Нельзя никому навязывать тему, склад, стиль, жанр, предмет. Нельзя ничего «заказывать» в литературе: все равно этим ничего не добьешься. Но естественно ждать от словесного творчества отклика эпохе, взлета над ней. В результате могут возникнуть и какие угодно «интимности», и какая угодно гражданственность, смотря по натуре творца, но и там, и здесь мы уловим музыкальную верность эха, если звук был воспринят правильно. И о чем бы в данной вещи ни шла речь, от нее всегда будет мост к «самому важному», что современников тревожит или занимает: будет возрождение, или укор, или напоминание о забытом, или оправдание, все равно что, но возникнет стиль… Это-то и есть преодоление «провинциальности»: расширение связей, углубление их, переплавка до уничтожения тенденций и до возникновения ответа. Жестоко ошибаются те, кто думают, что Толстой писал для «вечности». Толстой писал для своего времени и России, но кто хорошо беседует со своим временем и своей страной, тот именно и говорит с вечностью и миром. У нас сейчас что-то в этом смысле не ладится… Есть отдельные вспышки, иногда ослепительные. Но в целом слушать в русской литературе, не читать, а слушать, сейчас почти нечего.

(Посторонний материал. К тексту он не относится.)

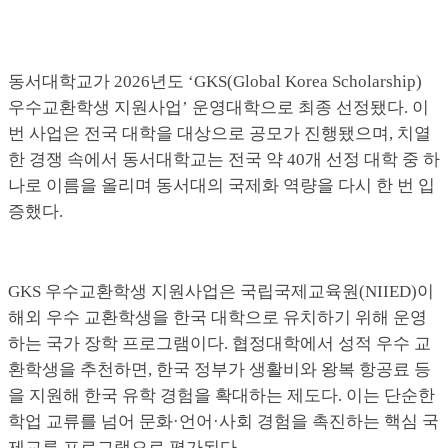
동서대학교가 2026년도 ‘GKS(Global Korea Scholarship)
우수교환학생 지원사업’ 운영대학으로 최종 선정됐다. 이
번 사업은 전국 대학을 대상으로 공모가 진행됐으며, 치열
한 경쟁 속에서 동서대학교는 전국 약 40개 선정 대학 중 하
나로 이름을 올리며 동서대의 국제화 역량을 다시 한 번 입
증했다.
GKS 우수교환학생 지원사업은 국립국제교육원(NIIED)이
해외 우수 교환학생을 한국 대학으로 유치하기 위해 운영
하는 국가 장학 프로그램이다. 협정대학에서 성적 우수 교
환학생을 추천하면, 한국 정부가 생활비와 왕복 항공료 등
을 지원해 한국 유학 경험을 확대하는 제도다. 이는 단순한
학업 교류를 넘어 문화·언어·사회 경험을 촉진하는 핵심 국
제교류 프로그램으로 평가된다.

Шмелев очень даровит. В старшем поколении русских повествователей его имя надо, мне кажется, поставить непосредственно вслед за именем Бунина. Достаточно прочесть одну шмелевскую страницу наудачу, не выбирая, чтобы убедиться, как силен у этого художника словесный изобразительный «напор»; как сложен и причудлив его рисунок. Страница Шмелева необычайно насыщена, порой даже чересчур, будто изнемогая под тяжестью стилистических завитушек, интонационных ухищрений и всяческой роскоши красок. Ни одной пустой строки, и хотя читатель, слишком уж обильно угощаемый, иногда жаждет отдыха, ну хотя бы полстранички побледнее, посуше, попроще, он не может не отдать себе отчета в том, что автор не манерничает, а богат действительно. Помимо этого, у Шмелева есть черта, редкая в наши дни: страстность. Это страстный человек, с унаследованным от Достоевского чутьем к людским страстям и, в особенности, с чутьем и слухом к страданию. Именно в темах страдания, и только в них, Шмелев поднимается высоко. Но по горячности, по запальчивости своей натуры он ими не ограничивается, а противопоставляет отрицанию утверждение, строит свой мир и приглашает нас им полюбоваться. Тут-то и возникает размолвка.